Walking out of Riccarton for the final time wasn’t what Jason Holt expected aged 21.
Having been a Hearts player since ten years old and a lifelong supporter of the club, he left Edinburgh with a heavy heart last month to join Sheffield United on loan. By his own admission, it was a jump he simply had to take.
Holt’s Hearts contract expires this summer and he was frustrated being a bit-part player at Tynecastle this season. The fresh challenge of life in England’s League One, and the prospect of more game time, held serious appeal. Sheffield United have an option to sign Holt permanently when the loan agreement expires in May and the midfielder is eager to prove himself worthy of a contract.
“I’ve been at Hearts a good number of years but I think it just came to a point where I was looking for more regular football and maybe a new challenge at the same time,” he told the Evening News. “When that opportunity came about I jumped at it. I think it’s something I had to do. I’m at a stage in my career and an age where I didn’t want to be sitting about. I was coming on in some games and starting the odd game at Hearts. I think I just needed a new challenge.
“It was strange actually, going into Tynecastle and collecting my stuff and then walking out. Then I went to the academy to collect some stuff. I was saying goodbye for the time being to all the boys and to Gogs the kitman and people like that. It was weird. I’d gone on loan to Raith before but that was a few years ago, so it felt strange.
“I was used to just going in every day at Hearts, but sometimes in life you need a new challenge and I think it was the right time for me. I would go back to Hearts in the future, why not? But for the time being I’m trying to make an impression down here and get something sorted if I do well.”
Holt found himself marginalised as new signings like Morgaro Gomis, Prince Buaben and Miguel Pallardo commanded the Hearts midfield places. A substitute role wasn’t for him. The departure came earlier than anticipated for a player reared in the Riccarton youth teams and who graduated from the academy as Scotland’s Under-19 Player of the Year. Holt explained why he will forever be grateful to Hearts for his development.

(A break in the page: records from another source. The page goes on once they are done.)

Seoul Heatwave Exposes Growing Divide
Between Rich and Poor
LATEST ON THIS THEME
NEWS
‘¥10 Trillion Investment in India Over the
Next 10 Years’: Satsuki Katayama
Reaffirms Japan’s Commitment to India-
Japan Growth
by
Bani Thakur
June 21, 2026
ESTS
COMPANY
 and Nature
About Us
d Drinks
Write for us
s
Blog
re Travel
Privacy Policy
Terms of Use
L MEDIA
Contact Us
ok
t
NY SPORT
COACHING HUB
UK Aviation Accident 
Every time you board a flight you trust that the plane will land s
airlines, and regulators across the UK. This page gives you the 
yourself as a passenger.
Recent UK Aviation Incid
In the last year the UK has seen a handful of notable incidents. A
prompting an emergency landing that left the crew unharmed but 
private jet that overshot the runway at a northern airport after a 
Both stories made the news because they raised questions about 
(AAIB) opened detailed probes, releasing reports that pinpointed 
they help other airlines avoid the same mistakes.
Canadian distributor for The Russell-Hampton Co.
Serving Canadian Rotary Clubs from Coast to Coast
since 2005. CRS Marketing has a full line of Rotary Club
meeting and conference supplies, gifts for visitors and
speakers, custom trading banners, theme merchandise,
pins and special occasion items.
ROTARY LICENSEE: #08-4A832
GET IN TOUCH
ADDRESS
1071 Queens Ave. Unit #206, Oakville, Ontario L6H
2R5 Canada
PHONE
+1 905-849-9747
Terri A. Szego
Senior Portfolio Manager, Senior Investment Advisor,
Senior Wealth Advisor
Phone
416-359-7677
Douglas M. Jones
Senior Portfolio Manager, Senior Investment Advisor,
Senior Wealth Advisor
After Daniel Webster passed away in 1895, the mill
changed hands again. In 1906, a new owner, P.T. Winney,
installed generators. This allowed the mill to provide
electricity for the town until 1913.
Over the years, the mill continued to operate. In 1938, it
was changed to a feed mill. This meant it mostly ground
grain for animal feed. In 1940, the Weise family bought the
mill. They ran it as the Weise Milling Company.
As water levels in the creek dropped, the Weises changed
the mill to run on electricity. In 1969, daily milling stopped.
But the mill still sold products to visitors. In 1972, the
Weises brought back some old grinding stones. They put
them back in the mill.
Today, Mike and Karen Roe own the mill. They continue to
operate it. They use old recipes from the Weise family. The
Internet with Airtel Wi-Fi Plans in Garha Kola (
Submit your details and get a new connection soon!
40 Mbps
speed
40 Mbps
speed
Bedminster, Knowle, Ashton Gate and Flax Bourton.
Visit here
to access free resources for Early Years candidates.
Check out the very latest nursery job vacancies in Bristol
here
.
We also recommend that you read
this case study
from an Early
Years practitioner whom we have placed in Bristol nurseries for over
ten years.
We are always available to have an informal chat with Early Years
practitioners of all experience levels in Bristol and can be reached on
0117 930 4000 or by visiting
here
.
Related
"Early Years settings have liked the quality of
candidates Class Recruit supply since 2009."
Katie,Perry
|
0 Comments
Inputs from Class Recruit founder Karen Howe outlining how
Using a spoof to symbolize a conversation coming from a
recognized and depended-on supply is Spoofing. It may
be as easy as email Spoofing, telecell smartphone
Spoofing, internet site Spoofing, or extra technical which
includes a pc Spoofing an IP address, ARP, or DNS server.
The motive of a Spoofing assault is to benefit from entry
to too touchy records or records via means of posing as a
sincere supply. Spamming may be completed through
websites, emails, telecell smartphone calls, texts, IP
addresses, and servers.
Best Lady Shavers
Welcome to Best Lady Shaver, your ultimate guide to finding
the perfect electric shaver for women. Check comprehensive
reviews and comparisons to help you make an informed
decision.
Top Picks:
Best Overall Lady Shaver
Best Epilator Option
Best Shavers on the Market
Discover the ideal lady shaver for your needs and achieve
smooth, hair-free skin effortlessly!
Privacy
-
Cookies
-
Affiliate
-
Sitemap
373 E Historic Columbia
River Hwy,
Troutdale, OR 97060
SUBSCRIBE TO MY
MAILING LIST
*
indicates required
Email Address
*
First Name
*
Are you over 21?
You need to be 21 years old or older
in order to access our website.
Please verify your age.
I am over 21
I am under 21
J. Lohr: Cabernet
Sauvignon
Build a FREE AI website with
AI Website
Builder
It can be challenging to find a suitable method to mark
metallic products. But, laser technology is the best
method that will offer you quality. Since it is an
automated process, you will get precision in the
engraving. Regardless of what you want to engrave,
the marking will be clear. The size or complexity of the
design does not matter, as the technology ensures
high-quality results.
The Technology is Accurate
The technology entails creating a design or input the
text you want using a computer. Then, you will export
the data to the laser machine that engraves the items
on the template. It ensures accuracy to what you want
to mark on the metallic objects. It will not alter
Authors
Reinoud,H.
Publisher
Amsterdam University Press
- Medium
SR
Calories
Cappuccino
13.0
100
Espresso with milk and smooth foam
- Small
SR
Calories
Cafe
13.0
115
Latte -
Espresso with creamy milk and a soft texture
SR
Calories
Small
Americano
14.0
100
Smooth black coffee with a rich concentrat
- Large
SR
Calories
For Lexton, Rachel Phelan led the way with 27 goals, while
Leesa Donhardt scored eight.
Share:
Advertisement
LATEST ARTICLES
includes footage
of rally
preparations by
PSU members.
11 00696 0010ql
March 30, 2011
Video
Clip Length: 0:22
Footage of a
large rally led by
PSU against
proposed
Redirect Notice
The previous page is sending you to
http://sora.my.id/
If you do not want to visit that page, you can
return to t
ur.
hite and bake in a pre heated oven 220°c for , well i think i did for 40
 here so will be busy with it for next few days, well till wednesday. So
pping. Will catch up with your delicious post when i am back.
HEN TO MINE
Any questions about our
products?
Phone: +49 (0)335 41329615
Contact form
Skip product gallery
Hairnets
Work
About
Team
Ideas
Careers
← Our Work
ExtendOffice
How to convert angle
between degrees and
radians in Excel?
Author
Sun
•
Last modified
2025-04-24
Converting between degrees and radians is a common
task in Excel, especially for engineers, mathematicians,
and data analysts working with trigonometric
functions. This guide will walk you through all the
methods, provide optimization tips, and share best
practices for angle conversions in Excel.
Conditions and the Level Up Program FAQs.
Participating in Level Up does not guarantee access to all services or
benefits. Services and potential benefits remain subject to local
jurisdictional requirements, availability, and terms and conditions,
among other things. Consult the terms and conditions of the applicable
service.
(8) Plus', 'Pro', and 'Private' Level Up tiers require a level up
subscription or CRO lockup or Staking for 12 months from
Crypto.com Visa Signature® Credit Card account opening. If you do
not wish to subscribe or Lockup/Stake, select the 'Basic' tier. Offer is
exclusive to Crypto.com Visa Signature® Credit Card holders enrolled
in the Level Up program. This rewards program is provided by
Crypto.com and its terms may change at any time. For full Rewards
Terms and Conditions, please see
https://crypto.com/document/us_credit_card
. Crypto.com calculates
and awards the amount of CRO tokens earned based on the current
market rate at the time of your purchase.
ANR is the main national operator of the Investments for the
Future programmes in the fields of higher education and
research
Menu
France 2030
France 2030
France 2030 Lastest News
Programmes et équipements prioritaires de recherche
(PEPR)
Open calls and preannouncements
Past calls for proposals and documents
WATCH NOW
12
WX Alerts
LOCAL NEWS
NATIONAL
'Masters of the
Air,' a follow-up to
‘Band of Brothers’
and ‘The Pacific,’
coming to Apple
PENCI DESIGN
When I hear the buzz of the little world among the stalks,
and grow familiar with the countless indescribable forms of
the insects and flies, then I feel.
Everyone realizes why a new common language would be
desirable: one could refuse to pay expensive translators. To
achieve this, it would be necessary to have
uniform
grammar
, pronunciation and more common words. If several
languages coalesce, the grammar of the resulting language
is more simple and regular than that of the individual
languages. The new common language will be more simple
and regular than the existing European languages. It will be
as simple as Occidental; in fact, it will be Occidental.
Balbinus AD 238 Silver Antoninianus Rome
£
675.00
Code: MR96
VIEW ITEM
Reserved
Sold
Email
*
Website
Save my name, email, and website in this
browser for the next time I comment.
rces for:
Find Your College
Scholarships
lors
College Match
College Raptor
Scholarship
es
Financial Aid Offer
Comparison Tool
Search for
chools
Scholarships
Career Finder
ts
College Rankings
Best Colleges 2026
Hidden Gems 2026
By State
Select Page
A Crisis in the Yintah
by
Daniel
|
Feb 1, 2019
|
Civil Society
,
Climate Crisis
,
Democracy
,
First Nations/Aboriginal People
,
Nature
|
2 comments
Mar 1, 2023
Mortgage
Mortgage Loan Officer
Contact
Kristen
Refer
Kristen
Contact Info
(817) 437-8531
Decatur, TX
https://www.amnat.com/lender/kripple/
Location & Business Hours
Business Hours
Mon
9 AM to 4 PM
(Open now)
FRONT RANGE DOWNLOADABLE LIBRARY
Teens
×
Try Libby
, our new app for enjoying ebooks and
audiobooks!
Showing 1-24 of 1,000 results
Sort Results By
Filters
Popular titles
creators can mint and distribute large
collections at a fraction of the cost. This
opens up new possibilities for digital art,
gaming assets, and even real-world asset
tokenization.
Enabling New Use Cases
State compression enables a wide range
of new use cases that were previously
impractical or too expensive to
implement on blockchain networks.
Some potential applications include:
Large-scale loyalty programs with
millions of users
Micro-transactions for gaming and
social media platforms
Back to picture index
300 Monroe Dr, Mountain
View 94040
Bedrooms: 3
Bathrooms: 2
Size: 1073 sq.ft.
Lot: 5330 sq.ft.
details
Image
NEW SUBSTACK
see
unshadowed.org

“I’m thankful for everything they did for me and the opportunities they gave me. England wasn’t on my mind but when this opportunity came I knew I had to take it. I’m 21 now so I’m at the stage in my career where, if it’s not going for you, then you try something different. I’ll always be thankful to the coaching staff at Hearts and the managers who have given me opportunities. I’ll always be grateful for that.
“I spoke to Robbie Neilson [head coach] a lot throughout the season. He was always honest and open with me and that’s all you can ask for. He told me his thoughts and I told him my thoughts. I think both of us agreed I just wasn’t going to play as much as I wanted to. It’s just one of those things in football.
“It’s always frustrating when you’re not playing. The team has been doing so well this season so it’s hard to go and say I want to play. It’s just frustrating. I don’t think you can let it go and take the huff. You need to stay professional as a player, go into training and try your best. That’s what I tried to do.
“My agent told me there was a possibility of going to Sheffield United and when he told me they were interested I was really keen. I’ve been down here a couple of weeks now and the games are coming thick and fast, which probably helps.”
United were away to Notts County last night in their fifth game already this month. An impressive 3-1 win at top-of-the-table Bristol City on Saturday boosted hopes of promotion to the Championship. Holt played an important part in his team’s first goal by prodding the ball goalwards after the City goalkeeper Frank Fielding parried his initial shot. Matt Done, the former Hibs winger, rammed it into the net and took the acclaim, but Holt has launched an attempt through official channels to have the goal credited to him.
“I’m definitely trying to claim it,” he laughed. “The manager, Nigel Clough, has told me to go and be positive. When I get the ball he wants me to do what I’m good at, which is driving forward and making those attacking runs. I’ve taken all the advice he’s given me so far on board, as is the case with the coaching staff and senior players. It can only improve my game.
“I’ve come on in the middle of the park in the number ten position. I’ve played in the middle and further forward and it’s suiting me well. Those are the positions I like to play. It’s just good to be getting some game time in a different league and our result at the weekend was brilliant. I can’t have any complaints so far.”
For a player more diminutive than domineering, Holt stressed he has no issue with the physical side of English football. He has watched similarly slight players from his local area make light of their size at Bramall Lane. “I knew Marc McNulty and Stefan Scougall, who are from Edinburgh,” he said. “I’ve played against them and with them when I was younger so that helps. All the boys made me feel welcome so I’ve settled in well so far.
“Sheffield United play a good style of football. They’re all about trying to pass the ball and play the right way. It suits me down to a tee really. I fit in well, I’ve enjoyed the training and the matches I’ve played so far. If you’ve got the ball down on the deck and playing then the physical side isn’t really a problem. Even up in Scotland there are physical guys, so it’s no different. If you play football, you won’t have a problem.”
Holt left his boyhood heroes Hearts hoping to do just that – play football. The next three months are pivotal to his career as he bids to secure that permanent contract in South Yorkshire.